- Exercise description -
Across the entries below, how many lines have the word "contact" in them? Respond with only the number.

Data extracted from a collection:
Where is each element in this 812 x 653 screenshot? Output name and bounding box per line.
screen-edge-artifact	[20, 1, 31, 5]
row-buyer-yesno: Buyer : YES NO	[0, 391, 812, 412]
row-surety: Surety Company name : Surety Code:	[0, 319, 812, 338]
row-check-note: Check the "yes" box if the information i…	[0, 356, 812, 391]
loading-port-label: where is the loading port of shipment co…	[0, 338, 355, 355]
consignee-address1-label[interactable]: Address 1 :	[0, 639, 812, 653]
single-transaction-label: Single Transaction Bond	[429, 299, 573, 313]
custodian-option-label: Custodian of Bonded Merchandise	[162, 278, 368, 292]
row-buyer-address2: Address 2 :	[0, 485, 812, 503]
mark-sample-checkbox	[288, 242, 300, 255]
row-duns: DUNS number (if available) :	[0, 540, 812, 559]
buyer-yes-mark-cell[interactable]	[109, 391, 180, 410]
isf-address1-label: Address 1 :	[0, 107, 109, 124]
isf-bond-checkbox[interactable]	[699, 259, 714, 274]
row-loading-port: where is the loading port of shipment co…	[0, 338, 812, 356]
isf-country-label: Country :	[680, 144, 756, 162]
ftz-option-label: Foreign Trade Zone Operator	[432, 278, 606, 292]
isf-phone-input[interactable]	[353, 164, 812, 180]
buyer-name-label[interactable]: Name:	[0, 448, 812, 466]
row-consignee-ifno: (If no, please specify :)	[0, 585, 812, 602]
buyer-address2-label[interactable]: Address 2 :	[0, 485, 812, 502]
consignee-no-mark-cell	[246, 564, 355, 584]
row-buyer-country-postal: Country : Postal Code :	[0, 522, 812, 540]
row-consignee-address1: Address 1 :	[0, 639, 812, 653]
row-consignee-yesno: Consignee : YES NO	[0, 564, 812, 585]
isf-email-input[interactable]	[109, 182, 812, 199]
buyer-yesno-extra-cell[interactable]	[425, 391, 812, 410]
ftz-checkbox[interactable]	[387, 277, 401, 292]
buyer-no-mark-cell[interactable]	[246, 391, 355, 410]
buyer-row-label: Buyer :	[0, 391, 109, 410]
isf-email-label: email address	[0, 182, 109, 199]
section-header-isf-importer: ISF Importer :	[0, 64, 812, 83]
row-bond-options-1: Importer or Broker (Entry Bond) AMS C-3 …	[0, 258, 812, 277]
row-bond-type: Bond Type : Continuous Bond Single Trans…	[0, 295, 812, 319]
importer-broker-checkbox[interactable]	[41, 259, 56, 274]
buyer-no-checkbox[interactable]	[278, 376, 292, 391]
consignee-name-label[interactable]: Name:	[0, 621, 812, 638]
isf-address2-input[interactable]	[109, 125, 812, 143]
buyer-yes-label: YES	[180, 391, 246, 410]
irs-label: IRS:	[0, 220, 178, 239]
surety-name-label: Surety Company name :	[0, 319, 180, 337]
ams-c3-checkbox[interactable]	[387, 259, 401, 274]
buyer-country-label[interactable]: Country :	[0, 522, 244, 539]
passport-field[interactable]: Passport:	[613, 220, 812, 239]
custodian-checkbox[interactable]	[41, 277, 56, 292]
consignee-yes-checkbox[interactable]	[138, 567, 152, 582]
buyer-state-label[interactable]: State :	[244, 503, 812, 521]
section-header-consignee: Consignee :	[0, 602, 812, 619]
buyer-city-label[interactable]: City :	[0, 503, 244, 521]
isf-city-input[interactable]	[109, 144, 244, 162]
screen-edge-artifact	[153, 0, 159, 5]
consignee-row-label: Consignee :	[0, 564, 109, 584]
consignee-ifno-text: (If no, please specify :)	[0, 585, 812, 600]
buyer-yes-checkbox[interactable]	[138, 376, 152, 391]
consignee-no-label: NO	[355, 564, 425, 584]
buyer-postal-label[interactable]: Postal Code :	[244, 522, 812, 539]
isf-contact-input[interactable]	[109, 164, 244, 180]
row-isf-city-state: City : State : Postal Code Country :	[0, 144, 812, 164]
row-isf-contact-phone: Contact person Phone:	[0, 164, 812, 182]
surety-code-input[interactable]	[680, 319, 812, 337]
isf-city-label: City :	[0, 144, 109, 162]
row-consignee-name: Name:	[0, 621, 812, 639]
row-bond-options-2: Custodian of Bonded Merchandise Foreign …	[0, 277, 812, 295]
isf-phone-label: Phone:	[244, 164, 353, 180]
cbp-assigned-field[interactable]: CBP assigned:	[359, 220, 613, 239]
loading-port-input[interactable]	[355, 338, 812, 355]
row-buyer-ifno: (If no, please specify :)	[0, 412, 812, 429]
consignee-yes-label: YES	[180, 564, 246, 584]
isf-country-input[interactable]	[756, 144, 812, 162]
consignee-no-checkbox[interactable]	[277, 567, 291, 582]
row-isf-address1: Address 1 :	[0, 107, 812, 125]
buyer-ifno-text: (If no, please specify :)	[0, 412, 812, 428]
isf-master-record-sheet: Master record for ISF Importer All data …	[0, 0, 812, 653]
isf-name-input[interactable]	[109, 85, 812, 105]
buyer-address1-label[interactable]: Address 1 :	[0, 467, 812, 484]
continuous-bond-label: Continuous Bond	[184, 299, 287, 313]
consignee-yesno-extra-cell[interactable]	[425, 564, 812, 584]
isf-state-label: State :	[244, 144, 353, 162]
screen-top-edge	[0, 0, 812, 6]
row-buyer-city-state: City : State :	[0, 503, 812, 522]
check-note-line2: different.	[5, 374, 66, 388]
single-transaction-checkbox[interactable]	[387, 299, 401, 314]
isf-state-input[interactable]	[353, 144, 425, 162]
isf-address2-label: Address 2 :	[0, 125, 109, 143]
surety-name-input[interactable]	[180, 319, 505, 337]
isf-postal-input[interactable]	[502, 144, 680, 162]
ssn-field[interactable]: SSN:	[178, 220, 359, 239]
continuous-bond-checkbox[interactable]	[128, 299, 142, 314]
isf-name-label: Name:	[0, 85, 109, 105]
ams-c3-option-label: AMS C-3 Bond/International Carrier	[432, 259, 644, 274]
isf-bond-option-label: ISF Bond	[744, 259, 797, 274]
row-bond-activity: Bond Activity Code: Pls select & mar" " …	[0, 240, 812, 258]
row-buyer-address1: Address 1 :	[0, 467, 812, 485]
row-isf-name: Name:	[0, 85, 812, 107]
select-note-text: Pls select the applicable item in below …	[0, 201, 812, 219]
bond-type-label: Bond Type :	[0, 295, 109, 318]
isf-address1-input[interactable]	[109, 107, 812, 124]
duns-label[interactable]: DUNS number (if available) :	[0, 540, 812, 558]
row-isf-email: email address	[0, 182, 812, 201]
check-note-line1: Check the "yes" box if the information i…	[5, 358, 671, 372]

- Response area -
2